Solving Logarithmic Equations: Tips and Troubleshooting | Roger's Math Help

[roger]

hi

could anyone tell me where I went wrong ?

simultaneously solve

2logbase2 y = logbase4 3 + logbase2 x

3^y = 9^x

But for the top I get y = 3 root x

and bottom I get y=3x

so what's gone wrong ?


thanks

roger

 

[dextercioby]

Use \ln

The second becomes

y\ln 3=2x\ln 3\Rightarrow y=2x (1)

while the first

2\ln y=\frac{\ln 3}{2}+\ln x (2)

Solve the simple system (1) + (2)

Daniel.

 

[roger]

do you mean log base e when you state ln ?

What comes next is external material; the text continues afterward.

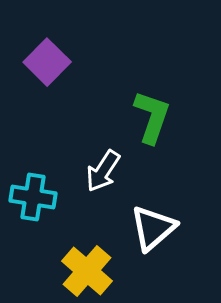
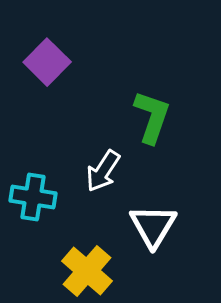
white triangle: moved 2 px up; rotated 18 degrees counterclockwise
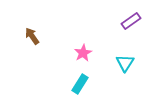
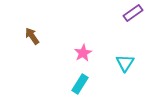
purple rectangle: moved 2 px right, 8 px up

But my working out is as follows and please tell me what went wrong :

logbase2 y ^2 = logbase2 root3 + logbase2 x

= log base 2 xroot3 = log base2 y ^2
then remove logs and square both sides to get y = 3 root x

 

[HallsofIvy]

Sorry, but I can't find anything that's gone right.

9= 3² so 9^x= 3^2x.

The second equation is 3^y= 3^2x which gives y= 2x, not y= 3x.

The first equation is 2 log₂(y)= log₄(3)+ log₂(x)
log₂(y²)- log₂(x)= log₄(3)
log₂(y²/x)= log₄(3)

If z= log₄(3) then 3= 4^z= (2²)^z= 2^2z. Now taking log₂ of both sides, gives log₂(3)= 2z so log₄(3)= (1/2)log₂(3)= log₂(3^1/2).

Putting those together, log₂(y²/x)= log₂(3^1/2) so that y²/x= 3^1/2 or y= 3^1/4x^1/2, not y= 3 x^1/2.

That is, we have 2x= 3^1/4x^1/2.

One obvious answer to that is x= 0.

Squaring both sides, 3x²= 3^1/2x and if x is not 0,
4x= 3^1/2 so x= 3^1/2/4 is another solution.

 

[dextercioby]

Halls,there's no such thing as logarithm from 0...That "x" equal 0 doesn't satisfy the first equation.

Daniel.

 

[roger]

Sorry, but I can't find anything that's gone right.

9= 3² so 9^x= 3^2x.

The second equation is 3^y= 3^2x which gives y= 2x, not y= 3x.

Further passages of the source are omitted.